◆ Exercise objective ◆
An exact copy of the data below is needed; please leave out any pictures.

**** Records shown

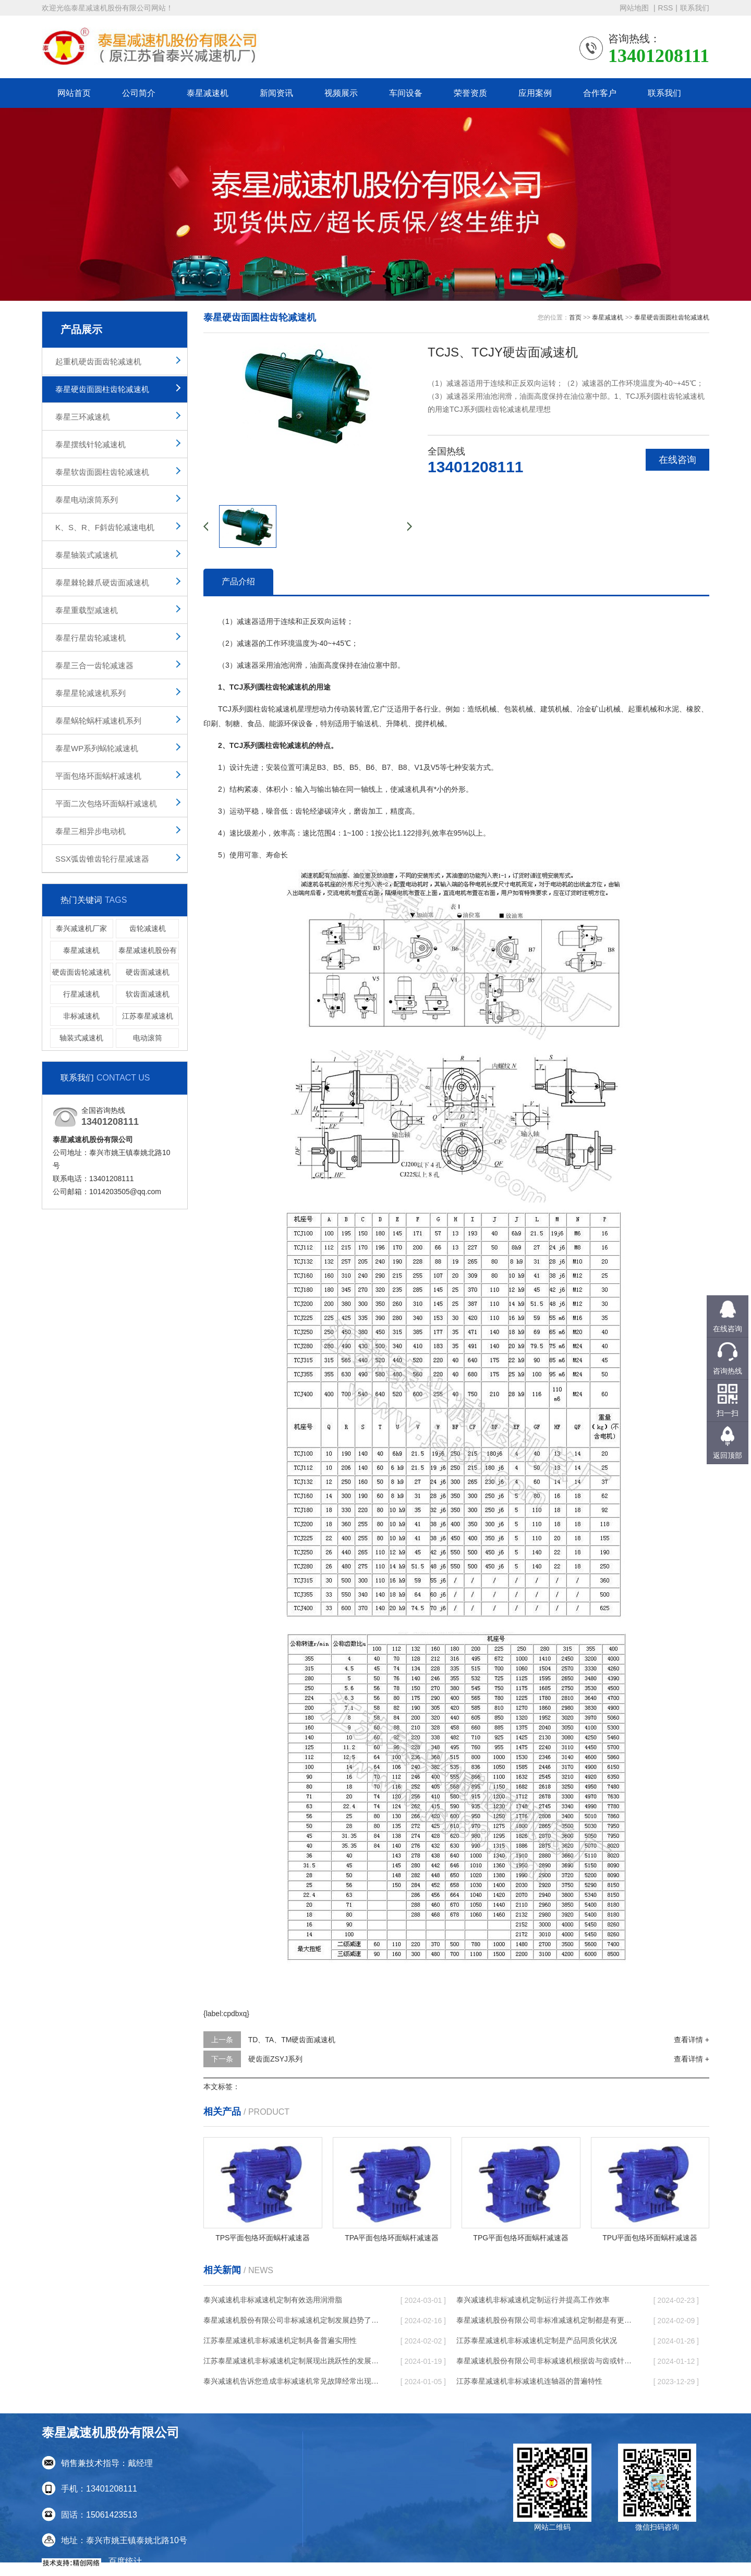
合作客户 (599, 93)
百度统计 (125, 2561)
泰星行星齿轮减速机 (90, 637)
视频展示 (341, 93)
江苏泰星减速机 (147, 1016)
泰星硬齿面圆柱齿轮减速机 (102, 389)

********

◆ Reply to the exercise ◆
合作客户 (599, 93)
百度统计 (125, 2561)
泰星行星齿轮减速机 (90, 637)
视频展示 (341, 93)
江苏泰星减速机 (147, 1016)
泰星硬齿面圆柱齿轮减速机 (102, 389)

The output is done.